A: Right at this moment it would be a slight cramp from typing too much :) hehe
But no, seriously. The biggest ongoing challenge for the past few weeks has been integrating React fiber with ReactNative. Prior to joining the team I didn’t have any experience with ReactNative, so it’s been a technical challenge to learn a new codebase as well as…kind of an institutional challenge to learn the ins and outs of variou Facebook apps that use ReactNative. :)
I also love running. :) If you live in the bay area, we should run together sometime.
# Q: The React additional license has lately caused a great deal of distress in the scene where I live. Perhaps it doesn’t concern you specifically, but other than what has been said in the FAQ at Facebook ( https://code.facebook.com/pages/850928938376556 ), do we have a reason to worry? Does Facebook have a legal right to dismiss us of our license to use React if we go against it in a patent lawsuit?
A: The FAQ covers the most common questions we get about the license.
This is a tricky question for me to answer, because I’m not a lawyer and I don’t want to say anything that might come back to bite me later.

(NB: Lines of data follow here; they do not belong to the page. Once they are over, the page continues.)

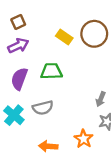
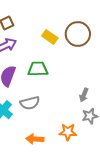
orange star: (84, 139) -> (68, 132), turned -30

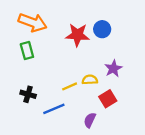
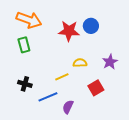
purple star: (113, 68) -> (110, 62), moved
yellow semicircle: (90, 80) -> (80, 63), moved
purple semicircle: (90, 120) -> (68, 107), moved

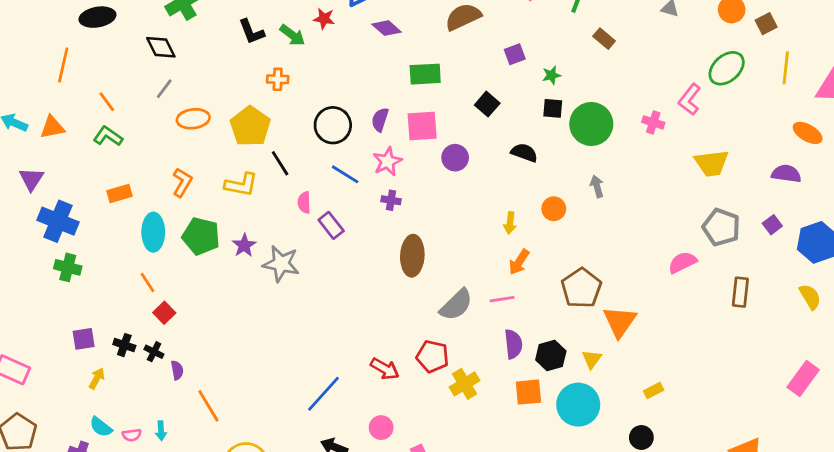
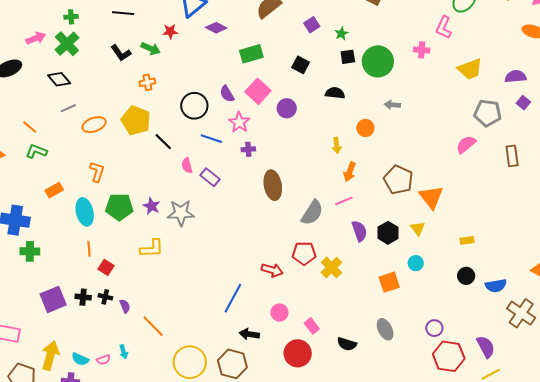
gray line: (164, 89) -> (68, 108), turned 42
purple semicircle: (380, 120) -> (227, 94), turned -36
pink square: (422, 126) -> (258, 91), turned -30
purple semicircle: (786, 174) -> (516, 77), moved
yellow L-shape: (241, 185) -> (152, 249), moved
gray arrow: (597, 186) -> (392, 105), turned -56
orange line: (148, 282) -> (89, 249), turned 42
purple square: (84, 339) -> (53, 299), size x1.5
yellow arrow: (97, 378) -> (50, 355), moved, size x1.8
yellow rectangle: (654, 390) -> (467, 240), turned 32
orange square: (528, 392) -> (389, 282), moved
cyan circle: (578, 405) -> (416, 263), size x0.5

I will say that many small companies as well as some large companies (eg Google, Apple, and Microsoft) are currently using React.
If you have further/specific questions beyond that, I would have to defer and suggest you ask a lawyer. (Sorry! :) )
# Q: Will yarn continue to be maintained if (or when) npm catches up in terms of features? did you notice a drive to unify the ecosystem in that regard at facebook?
A: Yes! Yarn is being actively developed both internally and in the community :) We love it!
# Q: How do I get a job at facebook (react team) ? and do you also drive a tesla ?
A: Email me your resume and I could pass it on to one of our recruiters :)
I would love to drive a Tesla. Would you like to give me one? :)
# Q: Filler questions yay or nay: semicolons? mechanical keyboards? spaces over tabs?
A: Consitency is best, whether you want to use semis or not. Spaces are my preference but again- I think a good linter (or even better- Prettier) is the most important thing.
Mechanical keyboards? I don’t feel strongly. :)
# Q: What code conventions are you using for js at FB and will you be publishing that like airbnb has?
A: If by “code conventions” you mean formatting/syle- we use Prettier in more and more places. I suggest you try it too! It’s great :D
If you mean architectural patterns, etc. then check the official docs and follow the core team on Twitter (especially people like Dan) for lots of helpful 1-offs
# Q: When hiring, does Facebook emphasize more on education or contributions?
A: Neither! :) I think the main thing we’re looking for are people who will be effective at Facebook. That doesn’t necessarily correlate with education (eg I was an art major) or with a history of contributions (not everyone has the time or interest to do extra-curricular things like that).
As much as possible, our interview questions are pragmatic, covering the types of things you might do in your day-to-day job.
Thanks for hosting me, and thanks for all of the questions folks. My pleasure!